Ainsi, en ce qui concerne son rapport aux hommes, Norah donne à entendre une voix joyeusement émancipée des tendances actuelles. Tout en ne cessant pas de se chercher, la jeune femme apparait suffisamment sûre d’elle et de son désir pour en assumer les errances. Si elle s’entend dire « suce-moi », la narratrice ne cherche pas nous dire si elle consent ou pas ; elle oriente ou réoriente celui qui lui fait face vers ce qu’elle veut.

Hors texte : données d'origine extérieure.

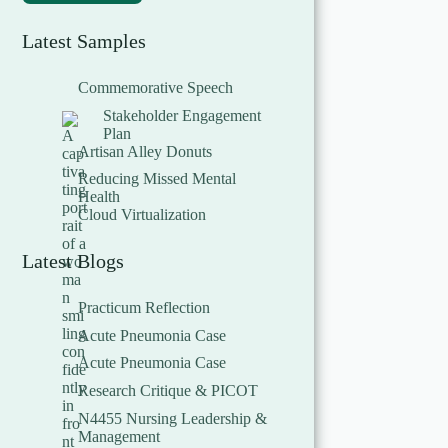
Latest Samples
Commemorative Speech
Stakeholder Engagement
Plan
Artisan Alley Donuts
Reducing Missed Mental
Health
Cloud Virtualization
Latest Blogs
Practicum Reflection
Acute Pneumonia Case
Acute Pneumonia Case
Research Critique & PICOT
N4455 Nursing Leadership &
Management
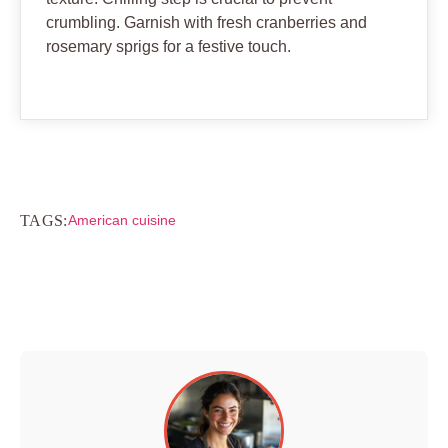
crumbling. Garnish with fresh cranberries and
rosemary sprigs for a festive touch.
TAGS:
American cuisine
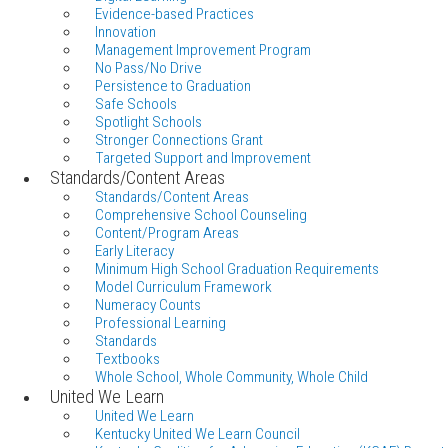
Evidence-based Practices
Innovation
Management Improvement Program
No Pass/No Drive
Persistence to Graduation
Safe Schools
Spotlight Schools
Stronger Connections Grant
Targeted Support and Improvement
Standards/Content Areas
Standards/Content Areas
Comprehensive School Counseling
Content/Program Areas
Early Literacy
Minimum High School Graduation Requirements
Model Curriculum Framework
Numeracy Counts
Professional Learning
Standards
Textbooks
Whole School, Whole Community, Whole Child
United We Learn
United We Learn
Kentucky United We Learn Council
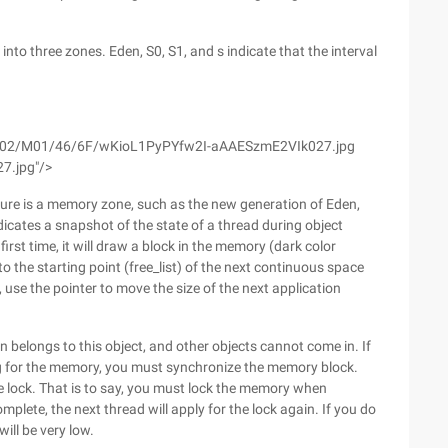
into three zones. Eden, S0, S1, and s indicate that the interval
m/wyfs02/M01/46/6F/wKioL1PyPYfw2I-aAAESzmE2VIk027.jpg
7.jpg"/>
 figure is a memory zone, such as the new generation of Eden,
dicates a snapshot of the state of a thread during object
first time, it will draw a block in the memory (dark color
g to the starting point (free_list) of the next continuous space
, use the pointer to move the size of the next application
n belongs to this object, and other objects cannot come in. If
ng for the memory, you must synchronize the memory block.
 lock. That is to say, you must lock the memory when
mplete, the next thread will apply for the lock again. If you do
ill be very low.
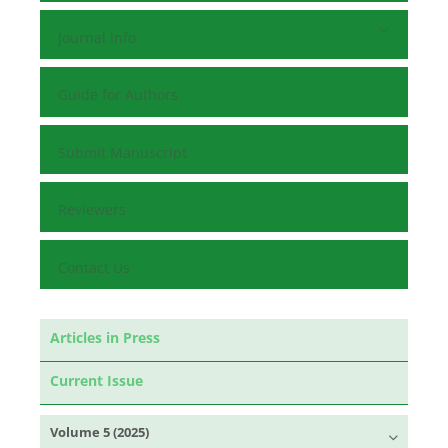
Journal Info
Guide for Authors
Submit Manuscript
Reviewers
Contact Us
Articles in Press
Current Issue
Volume 5 (2025)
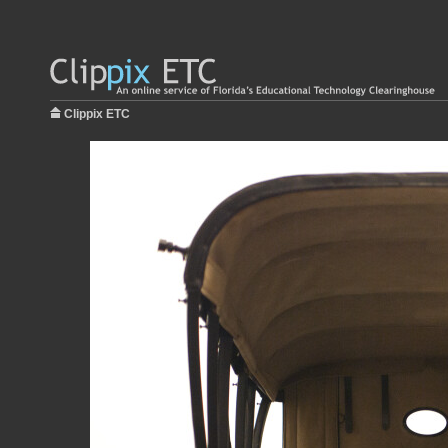
Clippix ETC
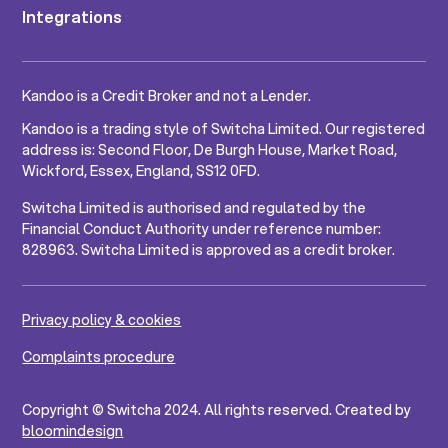
Integrations
Kandoo is a Credit Broker and not a Lender.
Kandoo is a trading style of Switcha Limited. Our registered
address is: Second Floor, De Burgh House, Market Road,
Wickford, Essex, England, SS12 0FD.
Switcha Limited is authorised and regulated by the
Financial Conduct Authority under reference number:
828963. Switcha Limited is approved as a credit broker.
Privacy policy & cookies
Complaints procedure
Copyright © Switcha 2024. All rights reserved. Created by
bloomindesign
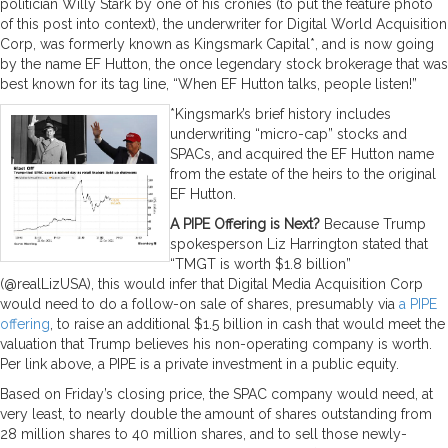
politician Willy Stark by one of his cronies (to put the feature photo
of this post into context), the underwriter for Digital World Acquisition
Corp, was formerly known as Kingsmark Capital*, and is now going
by the name EF Hutton, the once legendary stock brokerage that was
best known for its tag line, “When EF Hutton talks, people listen!”
*Kingsmark’s brief history includes
underwriting “micro-cap” stocks and
SPACs, and acquired the EF Hutton name
from the estate of the heirs to the original
EF Hutton.
A PIPE Offering is Next?
Because Trump
spokesperson Liz Harrington stated that
“TMGT is worth $1.8 billion”
(@realLizUSA­), this would infer that Digital Media Acquisition Corp
would need to do a follow-on sale of shares, presumably via
a PIPE
offering
, to raise an additional $1.5 billion in cash that would meet the
valuation that Trump believes his non-operating company is worth.
Per link above, a PIPE is a private investment in a public equity.
Based on Friday’s closing price, the SPAC company would need, at
very least, to nearly double the amount of shares outstanding from
28 million shares to 40 million shares, and to sell those newly-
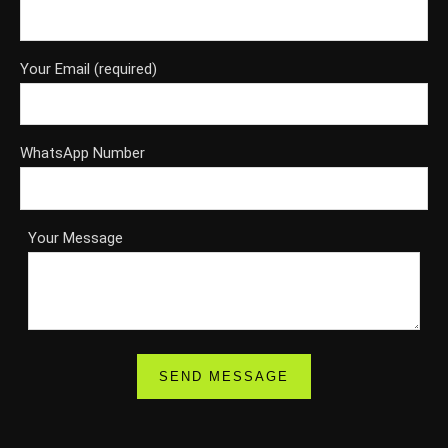
Your Email (required)
WhatsApp Number
Your Message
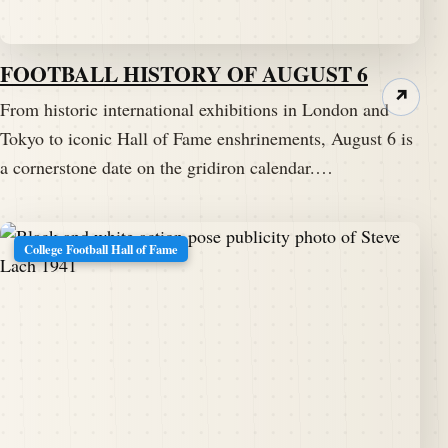
FOOTBALL HISTORY OF AUGUST 6
↗
From historic international exhibitions in London and
Tokyo to iconic Hall of Fame enshrinements, August 6 is
a cornerstone date on the gridiron calendar.…
College Football Hall of Fame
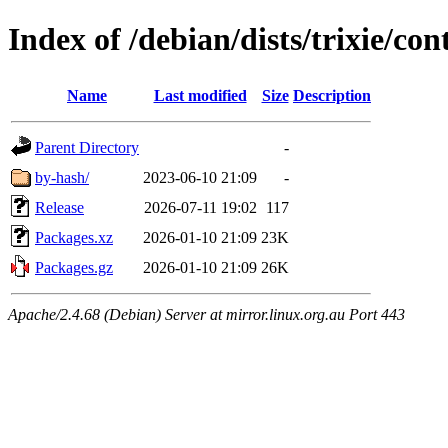
Index of /debian/dists/trixie/con
Name
Last modified
Size
Description
Parent Directory
-
by-hash/
2023-06-10 21:09
-
Release
2026-07-11 19:02
117
Packages.xz
2026-01-10 21:09
23K
Packages.gz
2026-01-10 21:09
26K
Apache/2.4.68 (Debian) Server at mirror.linux.org.au Port 443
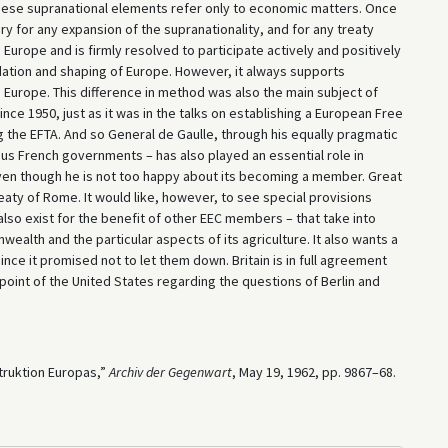
 these supranational elements refer only to economic matters. Once
y for any expansion of the supranationality, and for any treaty
 Europe and is firmly resolved to participate actively and positively
lidation and shaping of Europe. However, it always supports
Europe. This difference in method was also the main subject of
ce 1950, just as it was in the talks on establishing a European Free
g the EFTA. And so General de Gaulle, through his equally pragmatic
ous French governments – has also played an essential role in
even though he is not too happy about its becoming a member. Great
Treaty of Rome. It would like, however, to see special provisions
lso exist for the benefit of other ­EEC members – that take into
ealth and the particular aspects of its agriculture. It also wants a
ince it promised not to let them down. Britain is in full agreement
dpoint of the United States regarding the questions of Berlin and
truktion Europas,”
Archiv der Gegenwart
, May 19, 1962, pp. 9867–68.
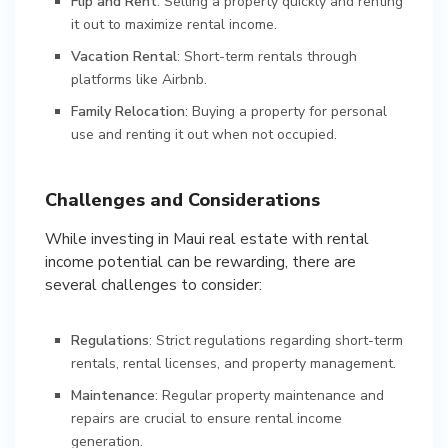
Flip and Rent
: Selling a property quickly and renting
it out to maximize rental income.
Vacation Rental
: Short-term rentals through
platforms like Airbnb.
Family Relocation
: Buying a property for personal
use and renting it out when not occupied.
Challenges and Considerations
While investing in Maui real estate with rental
income potential can be rewarding, there are
several challenges to consider:
Regulations
: Strict regulations regarding short-term
rentals, rental licenses, and property management.
Maintenance
: Regular property maintenance and
repairs are crucial to ensure rental income
generation.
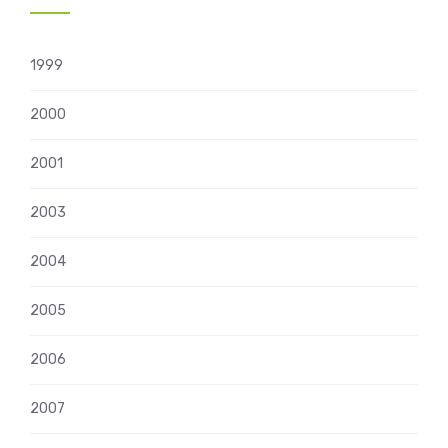
1999
2000
2001
2003
2004
2005
2006
2007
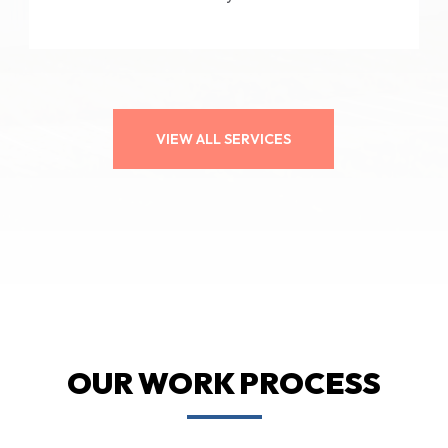
VIEW ALL SERVICES
OUR WORK PROCESS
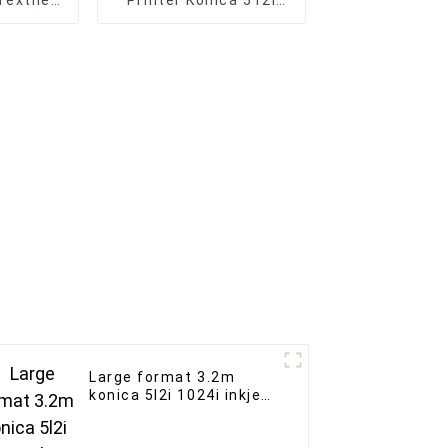
Textile
Printer Konica 512i
Printing
Print Head Outdoor
e
Indoor Advertising
Banne Printer
Large format 3.2m
konica 5l2i 1024i inkjet
printer outdoor
advertising Solvent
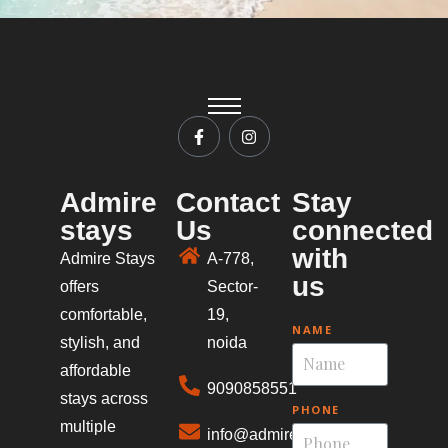
Admire
Contact
Stay
stays
Us
connected
with
Admire Stays
A-778,
us
offers
Sector-
comfortable,
19,
NAME
stylish, and
noida
affordable
9090858551
stays across
PHONE
multiple
info@admirestays.in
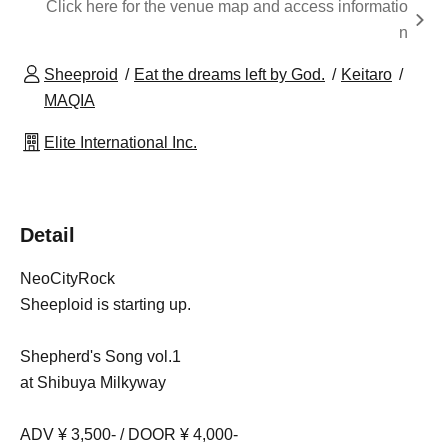
Click here for the venue map and access informatio
n
Sheeproid
Eat the dreams left by God.
Keitaro
MAQIA
Elite International Inc.
Detail
NeoCityRock
Sheeploid is starting up.
Shepherd's Song vol.1
at Shibuya Milkyway
ADV ¥ 3,500- / DOOR ¥ 4,000-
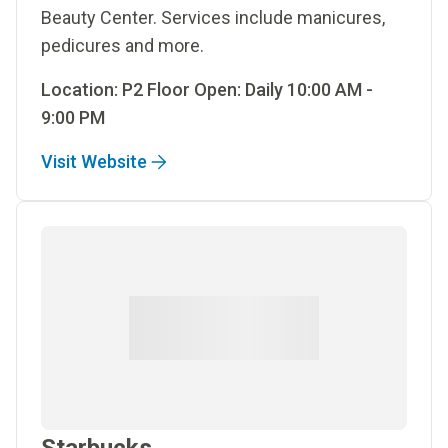
Beauty Center. Services include manicures,
pedicures and more.
Location: P2 Floor Open: Daily 10:00 AM -
9:00 PM
Visit Website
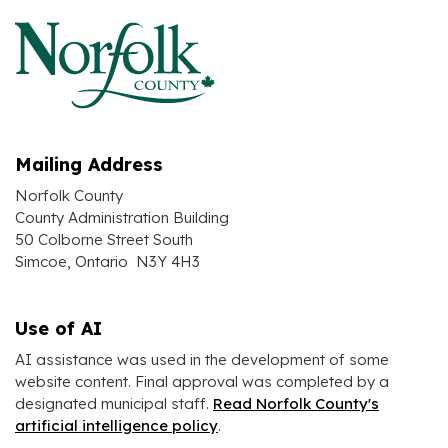
Mailing Address
Norfolk County
County Administration Building
50 Colborne Street South
Simcoe, Ontario N3Y 4H3
Use of AI
AI assistance was used in the development of some
website content. Final approval was completed by a
designated municipal staff.
Read Norfolk County's
artificial intelligence policy
.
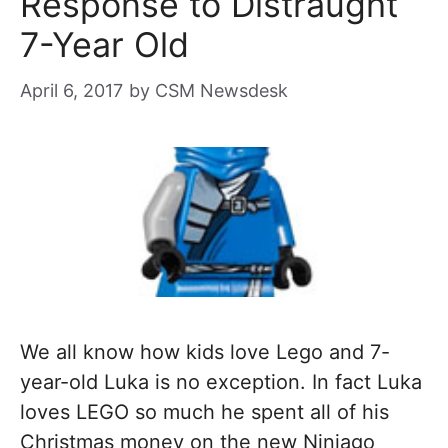
Response to Distraught
7-Year Old
April 6, 2017
by
CSM Newsdesk
We all know how kids love Lego and 7-
year-old Luka is no exception. In fact Luka
loves LEGO so much he spent all of his
Christmas money on the new Ninjago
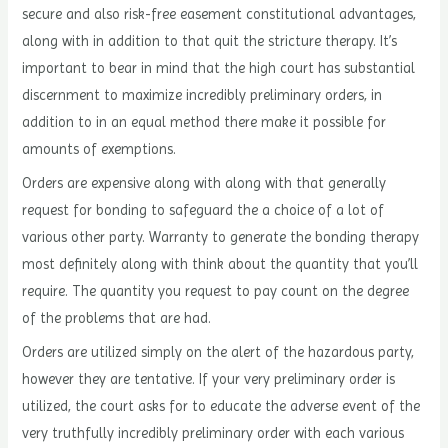
secure and also risk-free easement constitutional advantages,
along with in addition to that quit the stricture therapy. It’s
important to bear in mind that the high court has substantial
discernment to maximize incredibly preliminary orders, in
addition to in an equal method there make it possible for
amounts of exemptions.
Orders are expensive along with along with that generally
request for bonding to safeguard the a choice of a lot of
various other party. Warranty to generate the bonding therapy
most definitely along with think about the quantity that you’ll
require. The quantity you request to pay count on the degree
of the problems that are had.
Orders are utilized simply on the alert of the hazardous party,
however they are tentative. If your very preliminary order is
utilized, the court asks for to educate the adverse event of the
very truthfully incredibly preliminary order with each various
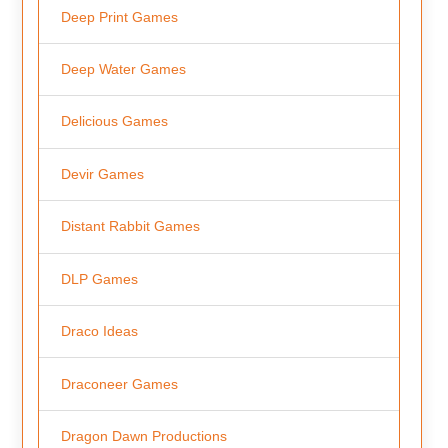
Deep Print Games
Deep Water Games
Delicious Games
Devir Games
Distant Rabbit Games
DLP Games
Draco Ideas
Draconeer Games
Dragon Dawn Productions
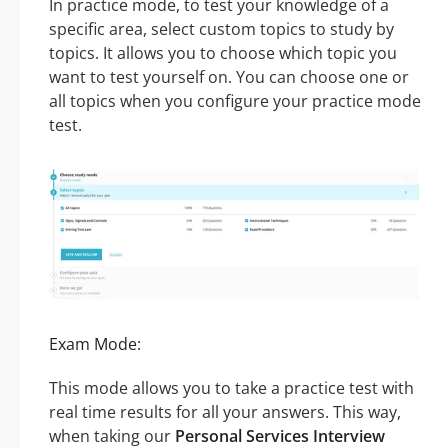
In practice mode, to test your knowledge of a
specific area, select custom topics to study by
topics. It allows you to choose which topic you
want to test yourself on. You can choose one or
all topics when you configure your practice mode
test.
Exam Mode:
This mode allows you to take a practice test with
real time results for all your answers. This way,
when taking our
Personal Services Interview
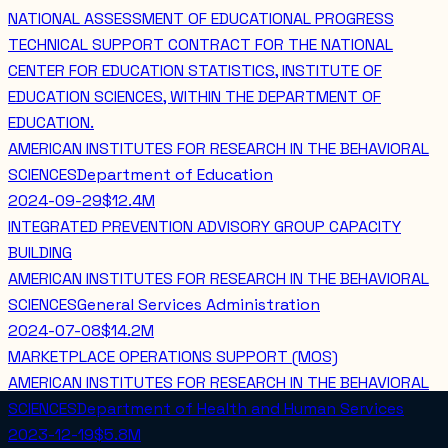
NATIONAL ASSESSMENT OF EDUCATIONAL PROGRESS
TECHNICAL SUPPORT CONTRACT FOR THE NATIONAL
CENTER FOR EDUCATION STATISTICS, INSTITUTE OF
EDUCATION SCIENCES, WITHIN THE DEPARTMENT OF
EDUCATION.
AMERICAN INSTITUTES FOR RESEARCH IN THE BEHAVIORAL
SCIENCES
Department of Education
2024-09-29
$12.4M
INTEGRATED PREVENTION ADVISORY GROUP CAPACITY
BUILDING
AMERICAN INSTITUTES FOR RESEARCH IN THE BEHAVIORAL
SCIENCES
General Services Administration
2024-07-08
$14.2M
MARKETPLACE OPERATIONS SUPPORT (MOS)
AMERICAN INSTITUTES FOR RESEARCH IN THE BEHAVIORAL
SCIENCES
Department of Health and Human Services
2023-12-19
$5.8M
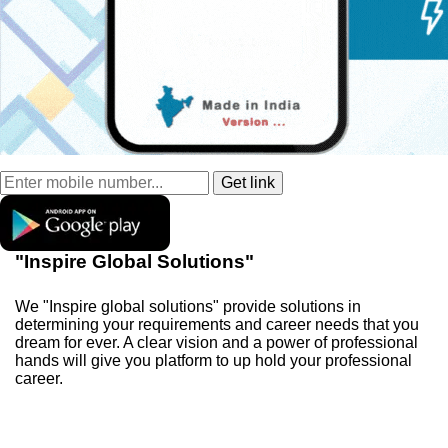
"Inspire Global Solutions"
We "Inspire global solutions" provide solutions in
determining your requirements and career needs that you
dream for ever. A clear vision and a power of professional
hands will give you platform to up hold your professional
career.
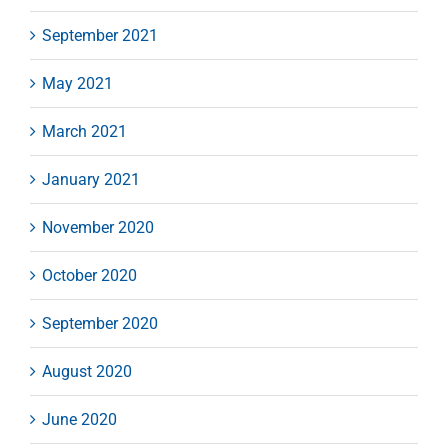
September 2021
May 2021
March 2021
January 2021
November 2020
October 2020
September 2020
August 2020
June 2020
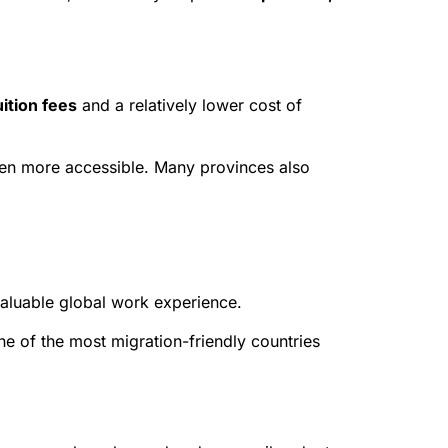
ition fees
and a relatively lower cost of
n more accessible. Many provinces also
valuable global work experience.
e of the most migration-friendly countries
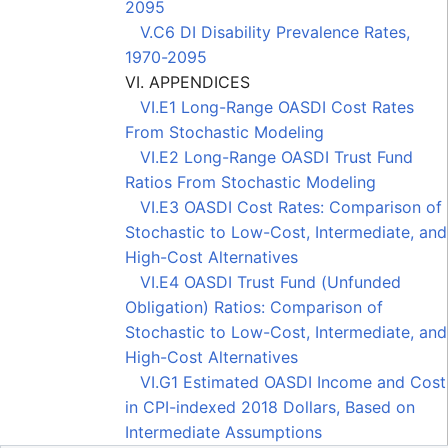
2095
V.C6 DI Disability Prevalence Rates,
1970-2095
VI. APPENDICES
VI.E1 Long-Range OASDI Cost Rates
From Stochastic Modeling
VI.E2 Long-Range OASDI Trust Fund
Ratios From Stochastic Modeling
VI.E3 OASDI Cost Rates: Comparison of
Stochastic to Low-Cost, Intermediate, and
High-Cost Alternatives
VI.E4 OASDI Trust Fund (Unfunded
Obligation) Ratios: Comparison of
Stochastic to Low-Cost, Intermediate, and
High-Cost Alternatives
VI.G1 Estimated OASDI Income and Cost
in CPI-indexed 2018 Dollars, Based on
Intermediate Assumptions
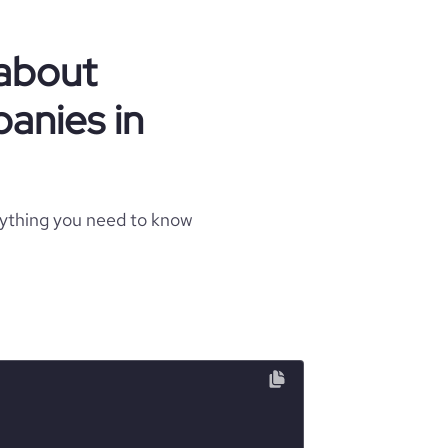
 about
anies in
rything you need to know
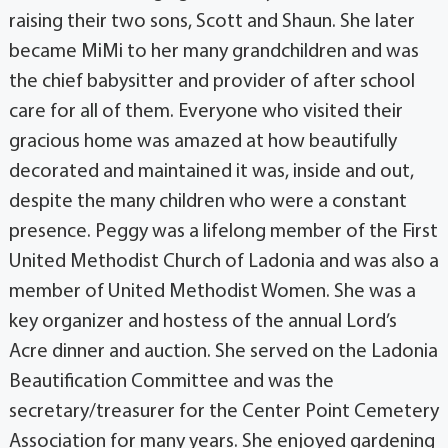
raising their two sons, Scott and Shaun. She later
became MiMi to her many grandchildren and was
the chief babysitter and provider of after school
care for all of them. Everyone who visited their
gracious home was amazed at how beautifully
decorated and maintained it was, inside and out,
despite the many children who were a constant
presence. Peggy was a lifelong member of the First
United Methodist Church of Ladonia and was also a
member of United Methodist Women. She was a
key organizer and hostess of the annual Lord’s
Acre dinner and auction. She served on the Ladonia
Beautification Committee and was the
secretary/treasurer for the Center Point Cemetery
Association for many years. She enjoyed gardening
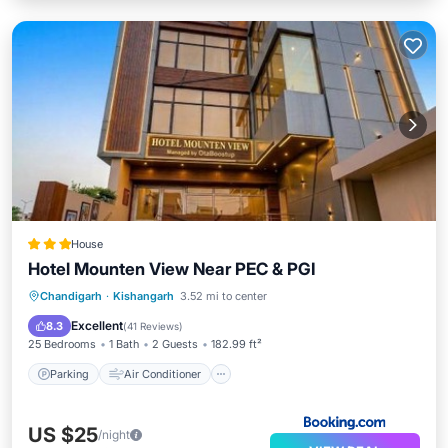
House
Hotel Mounten View Near PEC & PGI
Parking
Air Conditioner
Internet
Chandigarh
·
Kishangarh
3.52 mi to center
Child Friendly
Excellent
8.3
(
41 Reviews
)
25 Bedrooms
1 Bath
2 Guests
182.99 ft²
Parking
Air Conditioner
US $25
/night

Si elle passe une nuit « rapide et brutale » avec un collègue, minable parce que sans plaisir et sans âme, deux mots suffisent et on passe à autre chose, pas besoin de s’appesantir sur ce qui n’en vaut pas la peine. Lou Kanche parle d’une voix ferme, non victimaire, qui assume le trouble intrinsèque du désir.

C’est avec la même attitude, de l’ordre de la lévitation distanciée, indépendante et sans complainte, que Norah ignore la pédanterie d’une jeune femme imposant sa science sur Aby Warburg, à l’occasion d’une exposition au Mucem. Ainsi que sa propre jalousie. Une sagesse du retrait : aborder avec dérision ce qui nous agresse pour le rendre dérisoire.

On ne qualifiera pas Rien que le soleil de « roman initiatique », car l’héroïne fait partie de ceux qui, désir aiguisé, ne cessent jamais de s’initier. Les larmes ont coulé, mais dans l’incandescence des sensations, dans le salut du mouvement permanent, des rencontres aussi imprévisibles qu’ardentes, la narratrice s’apaise : « je ne suis plus livrée à moi-même, je suis entre les mains de jeunes paumés et au fond, cela résout un peu le problème de l’existence ».

Lou Kanche, Rien que le soleil, Grasset, août 2021, 216 pages.